Georgetown University’s Newspaper of Record since 1920

The Hoya

Georgetown University’s Newspaper of Record since 1920

The Hoya

Georgetown University’s Newspaper of Record since 1920

The Hoya

Legal Experts Debate Military Tribunals, Patriot Act

Lucye Rafferty/The Hoya Security studies professor Catherine Lotrionte (left) participates in a panel discussion moderated by government professor Anthony Arend (right).

Military tribunals are necessary in the war on terrorism, Georgetown Law Professor Viet Dinh and security studies professor Catherine Lotrionte said during a panel discussion Wednesday night in Copley Formal Lounge.

Government professor Anthony Arend moderated the forum on the prosecution of accused terrorists in the wake of the Sept. 11, 2001 attacks.

The panel addressed the fundamental questions of what rights should be afforded to those detainees deemed unlawful combatants and whether military tribunals or civilian courts should be used in deciding these dilemmas.

“The question of detention is very politically sexy, it causes a lot of hyperventilation, but it has only about 1 percent functionality in terms of practical impact,” said Dinh, a leading architect for the Patriot Act who served as Assistant Attorney General in the White House Office.

Dinh also argued that rights of habeas corpus should not be granted to foreign detainees specifically because they are foreign nationals.

“In order to establish a community, you have to be able to establish the right of exclusions.

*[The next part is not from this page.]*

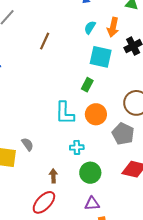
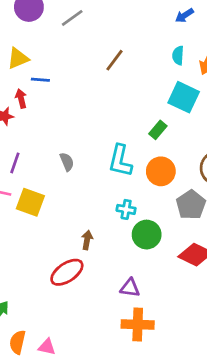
cyan semicircle: (90, 27) -> (178, 55), turned -40
gray semicircle: (28, 144) -> (67, 162), moved
green circle: (90, 173) -> (147, 235), moved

We have to be able to identify boundaries of our communities,” he said. “We simply cannot treat everyone as equals . only those in our community,” he said.

Lotrionte, a member of President Bush’s Foreign Intelligence Advisory Board, supported military tribunals as a means to try suspected terrorists.

She said basis of the U.S. justice system is the assumption that it is better to let a guilty person go free than to imprison an innocent person, but argued that there is a fundamental difference between criminal acts and terrorist acts.

“This underlying principle of the justice system does not work in counterterrorism,” Lotrionte said. “Greater weight needs to be put on the protection of society than on the protection of the alleged rights of these terrorists.”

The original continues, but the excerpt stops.